Next, in search of palindromes 3

After the seemingly good result obtained in the previous part turned out to be only a “local maximum”, I gave up the puzzle for a while. I recall the condition:

“The decimal number 585 is 1001001001 in binary. It is palindromic in both bases. Find n-th palindromic number ". Or, in Russian: “The decimal number 585 in binary number system looks like 1001001001. It is a palindrome in both number systems. Find the nth palindrome like. ”

But the existence of a much faster, with a fundamentally different computational complexity, the algorithm did not give me rest, and in the end I returned to its analysis .

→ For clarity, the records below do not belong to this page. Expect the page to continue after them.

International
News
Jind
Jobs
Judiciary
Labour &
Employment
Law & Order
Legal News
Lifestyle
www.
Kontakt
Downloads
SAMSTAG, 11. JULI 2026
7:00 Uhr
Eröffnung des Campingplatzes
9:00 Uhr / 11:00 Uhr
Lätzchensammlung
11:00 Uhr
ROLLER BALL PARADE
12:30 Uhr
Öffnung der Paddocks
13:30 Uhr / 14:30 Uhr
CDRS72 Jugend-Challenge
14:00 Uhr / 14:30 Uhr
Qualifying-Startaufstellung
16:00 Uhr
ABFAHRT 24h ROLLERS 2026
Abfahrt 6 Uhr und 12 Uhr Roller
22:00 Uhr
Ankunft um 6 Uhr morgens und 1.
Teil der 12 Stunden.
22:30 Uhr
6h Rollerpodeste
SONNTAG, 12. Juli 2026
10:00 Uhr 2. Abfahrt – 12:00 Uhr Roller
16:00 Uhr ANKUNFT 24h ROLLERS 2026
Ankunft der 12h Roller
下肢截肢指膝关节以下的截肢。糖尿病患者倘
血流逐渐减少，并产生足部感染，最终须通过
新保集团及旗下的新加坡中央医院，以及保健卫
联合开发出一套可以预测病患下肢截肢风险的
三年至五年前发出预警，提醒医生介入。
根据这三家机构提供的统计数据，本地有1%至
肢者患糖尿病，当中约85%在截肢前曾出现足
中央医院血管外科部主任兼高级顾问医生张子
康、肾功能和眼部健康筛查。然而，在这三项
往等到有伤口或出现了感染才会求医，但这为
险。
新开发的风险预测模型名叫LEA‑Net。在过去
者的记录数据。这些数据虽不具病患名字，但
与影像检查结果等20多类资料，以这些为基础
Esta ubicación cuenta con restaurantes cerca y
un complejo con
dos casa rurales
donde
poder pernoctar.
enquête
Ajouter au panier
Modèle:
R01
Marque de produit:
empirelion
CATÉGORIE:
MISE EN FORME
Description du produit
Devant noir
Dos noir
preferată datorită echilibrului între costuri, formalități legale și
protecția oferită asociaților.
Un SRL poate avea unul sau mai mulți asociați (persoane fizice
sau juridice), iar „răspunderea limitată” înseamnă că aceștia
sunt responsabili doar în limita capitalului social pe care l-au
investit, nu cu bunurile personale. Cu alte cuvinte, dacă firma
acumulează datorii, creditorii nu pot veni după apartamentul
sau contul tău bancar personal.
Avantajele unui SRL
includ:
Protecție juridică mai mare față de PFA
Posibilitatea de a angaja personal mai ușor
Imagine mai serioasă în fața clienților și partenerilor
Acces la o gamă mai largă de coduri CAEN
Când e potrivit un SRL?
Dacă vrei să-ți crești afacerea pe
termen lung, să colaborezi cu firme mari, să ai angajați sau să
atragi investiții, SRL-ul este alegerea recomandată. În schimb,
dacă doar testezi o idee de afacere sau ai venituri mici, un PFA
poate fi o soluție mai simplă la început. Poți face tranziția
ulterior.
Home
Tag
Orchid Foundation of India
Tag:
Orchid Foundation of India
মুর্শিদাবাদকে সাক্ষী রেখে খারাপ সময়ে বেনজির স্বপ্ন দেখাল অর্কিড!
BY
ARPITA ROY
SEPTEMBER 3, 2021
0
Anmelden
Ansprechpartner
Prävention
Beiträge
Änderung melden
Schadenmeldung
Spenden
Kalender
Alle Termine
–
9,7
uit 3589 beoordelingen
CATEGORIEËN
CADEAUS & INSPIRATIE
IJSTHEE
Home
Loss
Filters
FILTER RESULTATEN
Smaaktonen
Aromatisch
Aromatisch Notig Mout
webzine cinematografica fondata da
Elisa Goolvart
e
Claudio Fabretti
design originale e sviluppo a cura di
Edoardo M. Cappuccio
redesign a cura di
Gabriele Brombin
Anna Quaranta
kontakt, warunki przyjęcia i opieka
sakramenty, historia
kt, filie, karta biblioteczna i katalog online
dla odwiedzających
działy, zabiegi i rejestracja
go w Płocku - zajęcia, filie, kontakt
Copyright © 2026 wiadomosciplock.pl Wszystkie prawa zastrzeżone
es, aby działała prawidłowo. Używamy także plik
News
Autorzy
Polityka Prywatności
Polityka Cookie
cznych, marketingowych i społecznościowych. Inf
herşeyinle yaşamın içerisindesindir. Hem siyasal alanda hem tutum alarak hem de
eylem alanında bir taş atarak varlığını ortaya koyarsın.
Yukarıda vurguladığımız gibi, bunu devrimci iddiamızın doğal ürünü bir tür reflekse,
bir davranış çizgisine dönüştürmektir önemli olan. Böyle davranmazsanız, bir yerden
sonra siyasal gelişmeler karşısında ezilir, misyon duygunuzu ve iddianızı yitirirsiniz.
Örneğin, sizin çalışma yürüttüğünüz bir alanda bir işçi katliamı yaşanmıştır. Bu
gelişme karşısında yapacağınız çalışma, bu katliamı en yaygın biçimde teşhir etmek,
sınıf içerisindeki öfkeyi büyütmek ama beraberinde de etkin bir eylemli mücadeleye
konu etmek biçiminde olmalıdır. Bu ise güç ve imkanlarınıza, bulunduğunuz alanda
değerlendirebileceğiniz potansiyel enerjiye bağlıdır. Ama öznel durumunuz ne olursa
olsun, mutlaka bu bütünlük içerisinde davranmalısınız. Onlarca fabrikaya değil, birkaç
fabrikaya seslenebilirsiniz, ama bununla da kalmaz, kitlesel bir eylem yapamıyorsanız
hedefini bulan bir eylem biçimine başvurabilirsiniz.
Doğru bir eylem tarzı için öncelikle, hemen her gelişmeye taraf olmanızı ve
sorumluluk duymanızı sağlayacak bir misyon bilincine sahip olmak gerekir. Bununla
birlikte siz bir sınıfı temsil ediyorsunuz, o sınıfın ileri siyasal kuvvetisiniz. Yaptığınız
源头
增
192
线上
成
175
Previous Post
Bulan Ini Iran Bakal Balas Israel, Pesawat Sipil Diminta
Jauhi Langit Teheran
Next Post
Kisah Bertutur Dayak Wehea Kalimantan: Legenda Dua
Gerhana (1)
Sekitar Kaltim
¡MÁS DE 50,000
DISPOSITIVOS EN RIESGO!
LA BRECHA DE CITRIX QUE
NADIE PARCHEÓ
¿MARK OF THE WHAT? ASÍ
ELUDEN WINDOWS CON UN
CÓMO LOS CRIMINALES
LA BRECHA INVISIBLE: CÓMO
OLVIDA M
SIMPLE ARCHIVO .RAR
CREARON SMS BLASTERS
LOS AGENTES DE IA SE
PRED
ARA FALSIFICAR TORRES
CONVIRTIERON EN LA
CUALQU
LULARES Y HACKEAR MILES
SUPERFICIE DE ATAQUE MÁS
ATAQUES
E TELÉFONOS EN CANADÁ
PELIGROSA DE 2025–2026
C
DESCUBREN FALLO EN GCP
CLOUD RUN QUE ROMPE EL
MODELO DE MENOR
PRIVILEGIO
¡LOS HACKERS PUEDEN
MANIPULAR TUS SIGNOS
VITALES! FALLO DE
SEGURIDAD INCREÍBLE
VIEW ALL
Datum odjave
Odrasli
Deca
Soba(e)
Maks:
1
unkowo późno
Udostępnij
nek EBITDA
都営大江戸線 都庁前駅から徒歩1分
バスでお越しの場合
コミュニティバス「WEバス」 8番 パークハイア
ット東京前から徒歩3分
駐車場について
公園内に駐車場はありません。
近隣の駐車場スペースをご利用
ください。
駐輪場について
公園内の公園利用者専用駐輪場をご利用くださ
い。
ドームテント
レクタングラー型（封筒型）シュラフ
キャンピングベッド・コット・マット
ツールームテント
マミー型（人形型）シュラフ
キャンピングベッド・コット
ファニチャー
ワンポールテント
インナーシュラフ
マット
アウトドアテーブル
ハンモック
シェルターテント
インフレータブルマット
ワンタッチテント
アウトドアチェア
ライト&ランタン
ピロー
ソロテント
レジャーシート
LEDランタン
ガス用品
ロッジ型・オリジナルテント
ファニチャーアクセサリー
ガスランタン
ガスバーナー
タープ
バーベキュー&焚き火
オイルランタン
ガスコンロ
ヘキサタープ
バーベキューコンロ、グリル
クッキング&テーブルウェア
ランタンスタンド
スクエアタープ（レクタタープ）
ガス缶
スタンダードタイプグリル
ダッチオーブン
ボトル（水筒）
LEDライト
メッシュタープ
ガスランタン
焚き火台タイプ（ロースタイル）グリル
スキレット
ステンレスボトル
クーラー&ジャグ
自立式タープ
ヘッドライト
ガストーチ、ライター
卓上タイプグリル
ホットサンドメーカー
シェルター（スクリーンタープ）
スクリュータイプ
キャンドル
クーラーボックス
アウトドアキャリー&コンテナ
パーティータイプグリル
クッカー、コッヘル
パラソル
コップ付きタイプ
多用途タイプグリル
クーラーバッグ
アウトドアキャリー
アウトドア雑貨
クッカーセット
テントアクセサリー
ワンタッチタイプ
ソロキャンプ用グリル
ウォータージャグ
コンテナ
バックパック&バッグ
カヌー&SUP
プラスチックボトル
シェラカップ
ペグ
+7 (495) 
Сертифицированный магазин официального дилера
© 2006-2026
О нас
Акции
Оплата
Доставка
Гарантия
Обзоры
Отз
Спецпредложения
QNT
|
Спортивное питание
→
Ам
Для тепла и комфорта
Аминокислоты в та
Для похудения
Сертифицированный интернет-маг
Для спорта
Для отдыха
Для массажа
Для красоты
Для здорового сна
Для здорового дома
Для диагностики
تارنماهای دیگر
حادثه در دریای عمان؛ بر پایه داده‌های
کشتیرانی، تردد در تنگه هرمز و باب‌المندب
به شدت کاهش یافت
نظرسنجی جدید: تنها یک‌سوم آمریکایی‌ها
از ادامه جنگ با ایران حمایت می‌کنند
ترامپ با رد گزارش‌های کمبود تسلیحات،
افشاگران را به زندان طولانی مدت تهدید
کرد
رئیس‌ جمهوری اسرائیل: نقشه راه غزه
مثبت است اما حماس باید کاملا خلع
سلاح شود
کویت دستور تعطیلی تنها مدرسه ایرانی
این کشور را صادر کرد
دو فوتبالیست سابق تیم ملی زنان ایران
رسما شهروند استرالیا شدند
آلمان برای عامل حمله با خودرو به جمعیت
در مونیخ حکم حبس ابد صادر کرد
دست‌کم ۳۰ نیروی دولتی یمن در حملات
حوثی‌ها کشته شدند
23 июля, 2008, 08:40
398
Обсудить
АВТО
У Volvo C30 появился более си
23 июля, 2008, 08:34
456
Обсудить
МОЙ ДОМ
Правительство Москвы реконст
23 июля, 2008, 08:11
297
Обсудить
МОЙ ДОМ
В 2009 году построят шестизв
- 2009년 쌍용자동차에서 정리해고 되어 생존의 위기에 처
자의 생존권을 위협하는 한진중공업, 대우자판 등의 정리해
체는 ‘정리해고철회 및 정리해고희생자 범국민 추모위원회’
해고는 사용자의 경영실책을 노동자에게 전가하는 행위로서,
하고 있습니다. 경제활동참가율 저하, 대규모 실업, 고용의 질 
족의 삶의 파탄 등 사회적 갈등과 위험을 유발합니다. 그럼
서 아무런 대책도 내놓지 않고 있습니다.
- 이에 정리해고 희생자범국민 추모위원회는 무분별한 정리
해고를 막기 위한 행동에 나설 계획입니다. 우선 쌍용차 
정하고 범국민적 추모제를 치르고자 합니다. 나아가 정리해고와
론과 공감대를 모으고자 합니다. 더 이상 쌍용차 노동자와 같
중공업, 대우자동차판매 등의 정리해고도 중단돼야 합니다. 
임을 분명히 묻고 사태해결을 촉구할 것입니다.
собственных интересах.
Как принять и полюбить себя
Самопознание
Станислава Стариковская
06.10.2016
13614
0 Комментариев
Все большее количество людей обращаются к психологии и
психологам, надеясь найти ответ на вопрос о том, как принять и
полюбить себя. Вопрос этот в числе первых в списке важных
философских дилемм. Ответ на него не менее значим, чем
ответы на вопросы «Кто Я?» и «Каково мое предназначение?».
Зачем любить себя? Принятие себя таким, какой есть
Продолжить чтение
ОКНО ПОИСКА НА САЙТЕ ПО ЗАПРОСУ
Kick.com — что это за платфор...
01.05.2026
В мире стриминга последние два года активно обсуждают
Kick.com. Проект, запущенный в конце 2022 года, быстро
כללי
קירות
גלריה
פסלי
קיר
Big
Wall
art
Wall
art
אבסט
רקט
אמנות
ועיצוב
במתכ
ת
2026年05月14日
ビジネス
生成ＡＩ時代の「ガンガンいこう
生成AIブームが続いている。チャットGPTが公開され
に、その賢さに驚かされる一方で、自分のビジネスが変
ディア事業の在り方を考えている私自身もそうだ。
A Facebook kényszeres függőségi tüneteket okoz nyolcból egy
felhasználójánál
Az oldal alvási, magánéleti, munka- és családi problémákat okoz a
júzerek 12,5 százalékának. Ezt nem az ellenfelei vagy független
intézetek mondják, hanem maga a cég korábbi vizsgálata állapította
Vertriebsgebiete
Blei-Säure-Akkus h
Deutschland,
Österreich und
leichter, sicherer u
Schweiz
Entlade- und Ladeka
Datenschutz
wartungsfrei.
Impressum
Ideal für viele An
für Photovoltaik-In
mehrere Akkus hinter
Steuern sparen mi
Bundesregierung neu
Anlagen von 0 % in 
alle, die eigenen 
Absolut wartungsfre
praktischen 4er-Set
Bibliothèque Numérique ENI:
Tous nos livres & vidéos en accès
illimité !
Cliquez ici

In the end, the algorithm was not so complicated, but, in my opinion, very beautiful.

The original explanation and implementation uses a prefix tree, but in my opinion, a slightly deeper understanding of the algorithm's mathematics allows us to get by with simpler and faster structures. I think it is best to disassemble the algorithm by example.

We will search for binary palindromes among decimal palindromes of width 8 . The source palindromes are exactly 9000 : from 10,000001 to 99999999.
')
Now take 2 sets of numbers:

And [ 90 ] = { 10 0000 01 , 11 0000 11 , 12 0000 21 , ..., 98 0000 89 , 99 0000 99 }
B [ 100 ] = { 00 0000 00 , 00 0110 00 , 00 0220 00 , ..., 00 9889 00 , 00 9999 00 }

If we describe these sets formally, then set A is a subset of decimal palindromes of width 8 , in which the average 4 digits are zeroes, and the set of B consists of 0 , the set of decimal palindromes of width 2 multiplied by 10 ³ and the set of decimal palindromes of width 4 multiplied by 10 ² .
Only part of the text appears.